I refuse to answer. I
cross my arms and obsess about the incomprehensibly bleak future without my mom. I glance at the
Montenegrin family that sits on the couch kitty-corner to us that is eating
something that smells like a meat-stuffed pizza. I pick through The Daily News. My brother and I chat
briefly about Twitter’s IPO. I do everything I can to avoid the question the
person in my head has posed. I wait to respond for what feels like ten minutes
but is actually only six, which I know because I check the clock on my phone.
The phone's battery is almost drained, which I knew would happen but I didn't
bring my charger with me anyway because the only
people I care to have reach me are in the room with me. At least, I thought
that that was true, but this person’s voice in my head makes me question
whether there aren’t four or five other people I wouldn’t mind having in here
with me.
"I'm being
serious. This is economics 101."
"I practically
failed Economics 101. And Neuroscience 101, as luck would have it." I
expect him to make a corny joke, something along the lines of how leaky my
cerebral cortex is, but maybe he knows now isn’t the time for brain humor.
"Caroline, what
happens to the value of scarce resources?"
"It increases, I
guess." In my head I shrug, although in real life I strip down to the
tank top I wear beneath my sweater. I almost declare to
my dad and brother that, at age twenty-six, I’m having a menopausal moment in
late December, but that’s the kind of joke my mom would make. A lot of the
jokes I make are jokes my mom would make.
"Yes! It increases.
It becomes more precious. And that's what will happen to your capacity to live
once you've seen its fragility.
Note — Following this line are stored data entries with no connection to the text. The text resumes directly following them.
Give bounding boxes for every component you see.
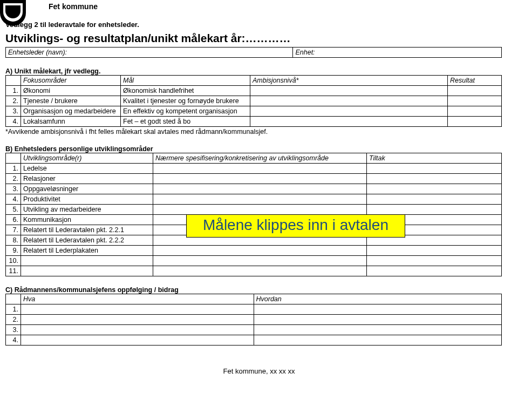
table-row: 1.ØkonomiØkonomisk handlefrihet	[6, 86, 502, 96]
table-a: Fokusområder Mål Ambisjonsnivå* Resultat…	[5, 75, 502, 127]
doc-subtitle: Vedlegg 2 til lederavtale for enhetslede…	[5, 21, 475, 29]
table-row: 10.	[6, 256, 502, 266]
doc-title: Utviklings- og resultatplan/unikt måleka…	[5, 32, 475, 45]
leader-name-label: Enhetsleder (navn):	[6, 48, 293, 57]
col-ambisjon: Ambisjonsnivå*	[250, 76, 448, 86]
table-row: 4.LokalsamfunnFet – et godt sted å bo	[6, 117, 502, 127]
unit-label: Enhet:	[293, 48, 501, 57]
table-a-header-row: Fokusområder Mål Ambisjonsnivå* Resultat	[6, 76, 502, 86]
table-row: 2.Relasjoner	[6, 174, 502, 184]
table-row: 3.Organisasjon og medarbeidereEn effekti…	[6, 106, 502, 117]
col-naermere: Nærmere spesifisering/konkretisering av …	[153, 153, 367, 164]
logo-icon	[0, 0, 26, 26]
col-fokusomrader: Fokusområder	[21, 76, 121, 86]
col-utviklingsomrade: Utviklingsområde(r)	[21, 153, 153, 164]
table-c-header-row: Hva Hvordan	[6, 294, 502, 304]
table-row: 4.Produktivitet	[6, 194, 502, 205]
footer: Fet kommune, xx xx xx	[43, 367, 475, 375]
leader-row: Enhetsleder (navn): Enhet:	[5, 47, 502, 58]
table-b-header-row: Utviklingsområde(r) Nærmere spesifiserin…	[6, 153, 502, 164]
table-a-footnote: *Avvikende ambisjonsnivå i fht felles må…	[5, 128, 475, 136]
section-c-heading: C) Rådmannens/kommunalsjefens oppfølging…	[5, 286, 475, 294]
table-row: 11.	[6, 266, 502, 276]
table-row: 3.Oppgaveløsninger	[6, 184, 502, 194]
col-tiltak: Tiltak	[367, 153, 502, 164]
col-mal: Mål	[121, 76, 250, 86]
org-name: Fet kommune	[49, 0, 475, 11]
table-row: 2.Tjeneste / brukereKvalitet i tjenester…	[6, 96, 502, 106]
table-c: Hva Hvordan 1. 2. 3. 4.	[5, 294, 502, 346]
col-hvordan: Hvordan	[254, 294, 502, 304]
section-a-heading: A) Unikt målekart, jfr vedlegg.	[5, 67, 475, 75]
table-row: 4.	[6, 335, 502, 346]
table-row: 1.	[6, 304, 502, 315]
table-row: 2.	[6, 315, 502, 325]
overlay-callout: Målene klippes inn i avtalen	[186, 214, 405, 238]
table-row: 1.Ledelse	[6, 164, 502, 174]
section-b-heading: B) Enhetsleders personlige utviklingsomr…	[5, 145, 475, 153]
col-resultat: Resultat	[448, 76, 502, 86]
col-hva: Hva	[21, 294, 254, 304]
table-row: 3.	[6, 325, 502, 335]
table-row: 5.Utvikling av medarbeidere	[6, 205, 502, 215]
table-row: 9.Relatert til Lederplakaten	[6, 246, 502, 256]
Do you understand?"
I understand that I
want to throttle this person. I understand that when the chief surgeon
interrupts our reverie -- to tell us that everything was fine, she'll be okay,
she's on her way to a full recovery -- the scope of the verbs he
uses (simple past, simple future, and simple present) indicates that
we categorize things by when they happened and what the outcomes were. This
is mostly a clear-cut way to categorize events. Yet there is another way to
categorize moments. I can distill moments into the extremes of times I lived so well that I
teased death and sunk so low that I neglected life. In the exercise of inventorying and
reverse-engineering these moments, there is only one consistent truth: these extremes
are defined by their scarcity. Scarcity, the free market dictates, imbues
value.
I start to tell
the person this thought, but of course there is no one there. There is only the
noise of my breathing, the taste of snot running into my mouth, and the quiver
of my slowing heartbeat. The time is 5:17pm.